Your objective. Looking through the entries, count each line where the string "votre" occurs, and write only the total.

Data records.
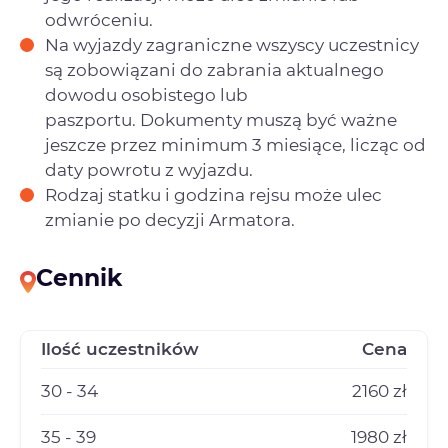
odwróceniu.
Na wyjazdy zagraniczne wszyscy uczestnicy
są zobowiązani do zabrania aktualnego
dowodu osobistego lub
paszportu. Dokumenty muszą być ważne
jeszcze przez minimum 3 miesiące, licząc od
daty powrotu z wyjazdu.
Rodzaj statku i godzina rejsu może ulec
zmianie po decyzji Armatora.
Cennik
Ilość uczestników
Cena
30 - 34
2160 zł
35 - 39
1980 zł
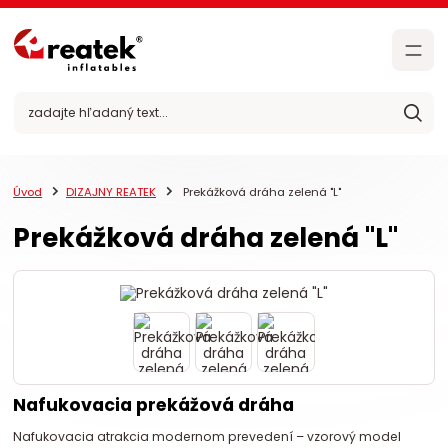
Úvod
DIZAJNY REATEK
Prekážková dráha zelená "L"
Prekážková dráha zelená "L"
Nafukovacia prekážová dráha
Nafukovacia atrakcia modernom prevedení – vzorový model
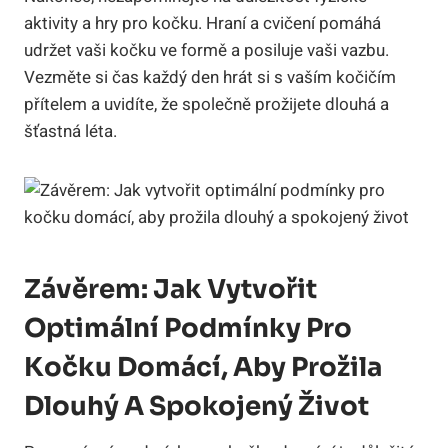
aktivity a hry pro kočku. Hraní a cvičení pomáhá
udržet vaši kočku ve formě a posiluje vaši vazbu.
Vezměte si čas každý den hrát si s vaším kočičím
přítelem a uvidíte, že společně prožijete dlouhá a
šťastná léta.
Závěrem: Jak Vytvořit
Optimální Podmínky Pro
Kočku Domácí, Aby Prožila
Dlouhý A Spokojený Život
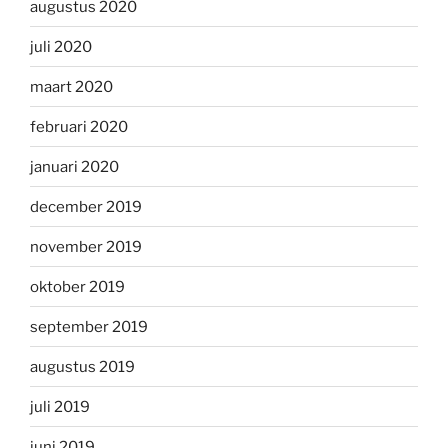
augustus 2020
juli 2020
maart 2020
februari 2020
januari 2020
december 2019
november 2019
oktober 2019
september 2019
augustus 2019
juli 2019
juni 2019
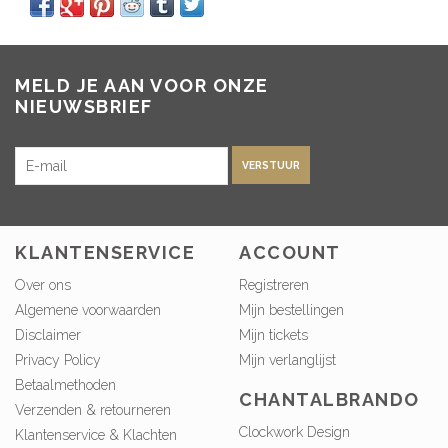
MELD JE AAN VOOR ONZE
NIEUWSBRIEF
VERSTUUR
KLANTENSERVICE
ACCOUNT
Over ons
Registreren
Algemene voorwaarden
Mijn bestellingen
Disclaimer
Mijn tickets
Privacy Policy
Mijn verlanglijst
Betaalmethoden
CHANTALBRANDO
Verzenden & retourneren
Clockwork Design
Klantenservice & Klachten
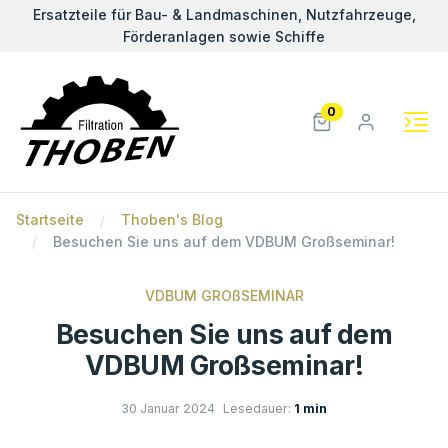
Ersatzteile für Bau- & Landmaschinen, Nutzfahrzeuge,
Förderanlagen sowie Schiffe
0
Startseite
Thoben's Blog
Besuchen Sie uns auf dem VDBUM Großseminar!
VDBUM GROßSEMINAR
Besuchen Sie uns auf dem
VDBUM Großseminar!
30 Januar 2024
Lesedauer:
1 min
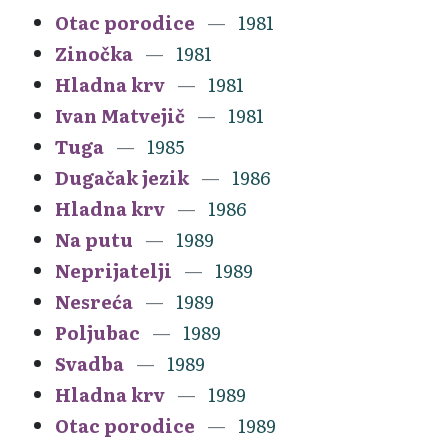
Otac porodice
1981
Zinočka
1981
Hladna krv
1981
Ivan Matvejič
1981
Tuga
1985
Dugačak jezik
1986
Hladna krv
1986
Na putu
1989
Neprijatelji
1989
Nesreća
1989
Poljubac
1989
Svadba
1989
Hladna krv
1989
Otac porodice
1989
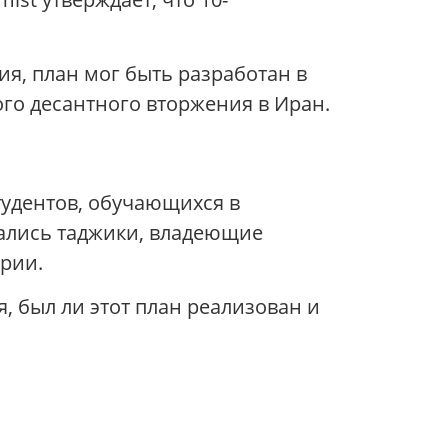
я, план мог быть разработан в
го десантного вторжения в Иран.
тудентов, обучающихся в
вались таджики, владеющие
ирии.
, был ли этот план реализован и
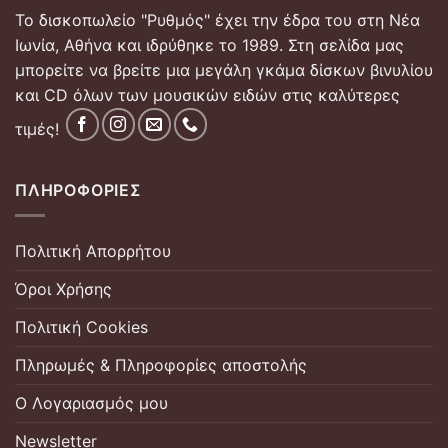
Το δισκοπωλείο "Ρυθμός" έχει την έδρα του στη Νέα
Ιωνία, Αθήνα και ιδρύθηκε το 1989. Στη σελίδα μας
μπορείτε να βρείτε μια μεγάλη γκάμα δίσκων βινυλίου
και CD όλων των μουσικών ειδών στις καλύτερες
τιμές!
ΠΛΗΡΟΦΟΡΊΕΣ
Πολιτική Απορρήτου
Όροι Χρήσης
Πολιτική Cookies
Πληρωμές & Πληροφορίες αποστολής
Ο Λογαριασμός μου
Newsletter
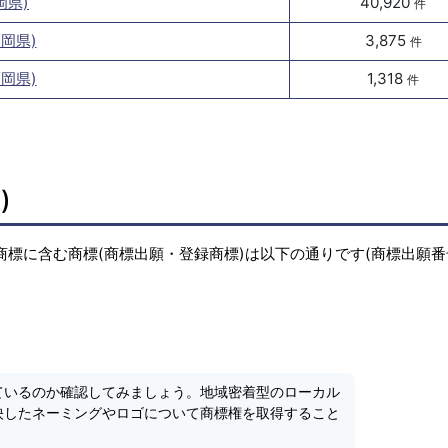
岡県)
40,920
件
岡県)
3,875
件
岡県)
1,318
件
)
商標に含む商標(商標出願・登録商標)は以下の通りです(商標出願
ているのか確認してみましょう。地域密着型のローカル
映したネーミングやロゴについて商標権を取得すること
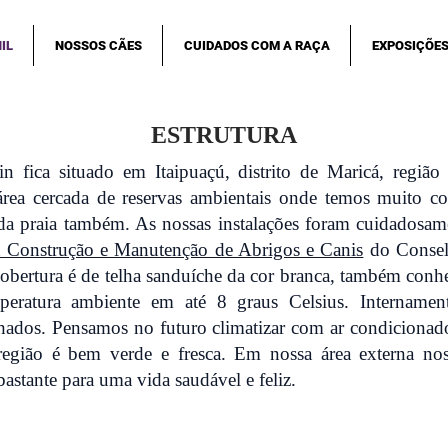
IL
NOSSOS CÃES
CUIDADOS COM A RAÇA
EXPOSIÇÕE
ESTRUTURA
 fica situado em Itaipuaçú, distrito de Maricá, região
rea cercada de reservas ambientais onde temos muito co
o da praia também. As nossas instalações foram cuidadosam
a Construção e Manutenção de Abrigos e Canis
do Consel
cobertura é de telha sanduíche da cor branca, também conh
peratura ambiente em até 8 graus Celsius. Internamen
alhados. Pensamos no futuro climatizar com ar condiciona
 região é bem verde e fresca. Em nossa área externa nos
bastante para uma vida saudável e feliz.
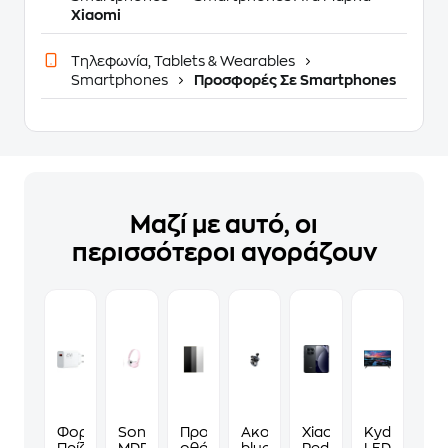
Xiaomi
Τηλεφωνία, Tablets & Wearables
Smartphones
Προσφορές Σε Smartphones
Μαζί με αυτό, οι
περισσότεροι αγοράζουν
Φορτιστής
Sony
Προστατευτικό
Ακουστικά
Xiaomi
Kydos
Πρίζας
MDR-
οθόνης
bluetooth
Redmi
LED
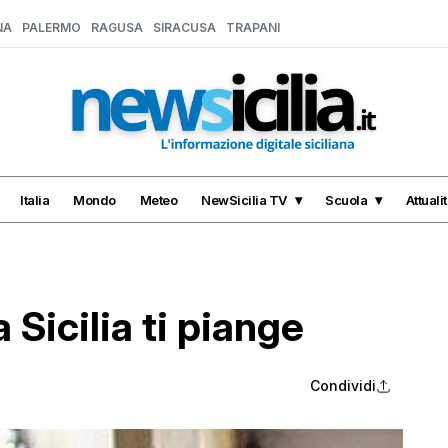
NA
PALERMO
RAGUSA
SIRACUSA
TRAPANI
Italia
Mondo
Meteo
NewSicilia TV
Scuola
Attuali
 Sicilia ti piange
Condividi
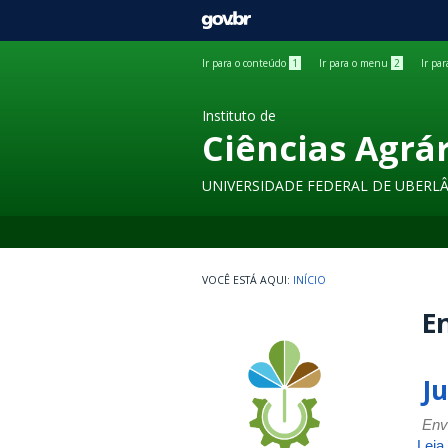
GOVBR
Ir para o conteúdo
1
Ir para o menu
2
Ir pa
Instituto de
Ciências Agrá
UNIVERSIDADE FEDERAL DE UBERL
INÍCIO
En
J
Env
Leia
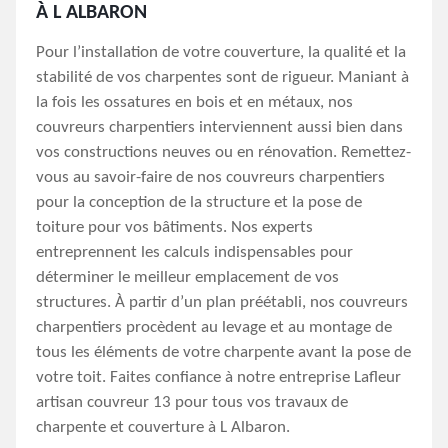
À L ALBARON
Pour l’installation de votre couverture, la qualité et la
stabilité de vos charpentes sont de rigueur. Maniant à
la fois les ossatures en bois et en métaux, nos
couvreurs charpentiers interviennent aussi bien dans
vos constructions neuves ou en rénovation. Remettez-
vous au savoir-faire de nos couvreurs charpentiers
pour la conception de la structure et la pose de
toiture pour vos bâtiments. Nos experts
entreprennent les calculs indispensables pour
déterminer le meilleur emplacement de vos
structures. À partir d’un plan préétabli, nos couvreurs
charpentiers procèdent au levage et au montage de
tous les éléments de votre charpente avant la pose de
votre toit. Faites confiance à notre entreprise Lafleur
artisan couvreur 13 pour tous vos travaux de
charpente et couverture à L Albaron.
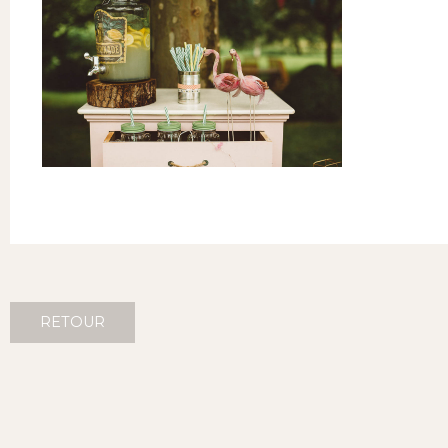
RETOUR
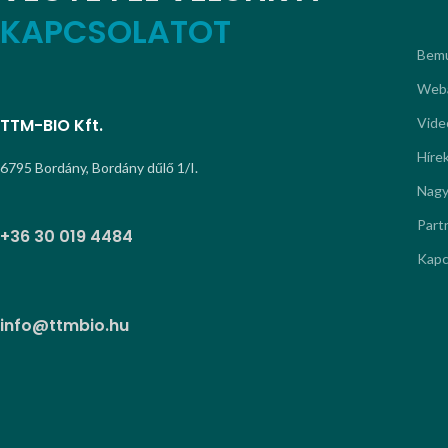
KAPCSOLATOT
Bemu
Web
TTM-BIO Kft.
Vide
Híre
6795 Bordány, Bordány dűlő 1/I.
Nagy
Part
+36 30 019 4484
Kapc
info@ttmbio.hu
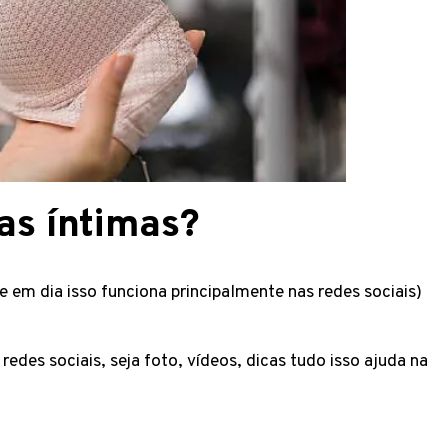
as íntimas?
e em dia isso funciona principalmente nas redes sociais)
redes sociais, seja foto, vídeos, dicas tudo isso ajuda na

Written response. 3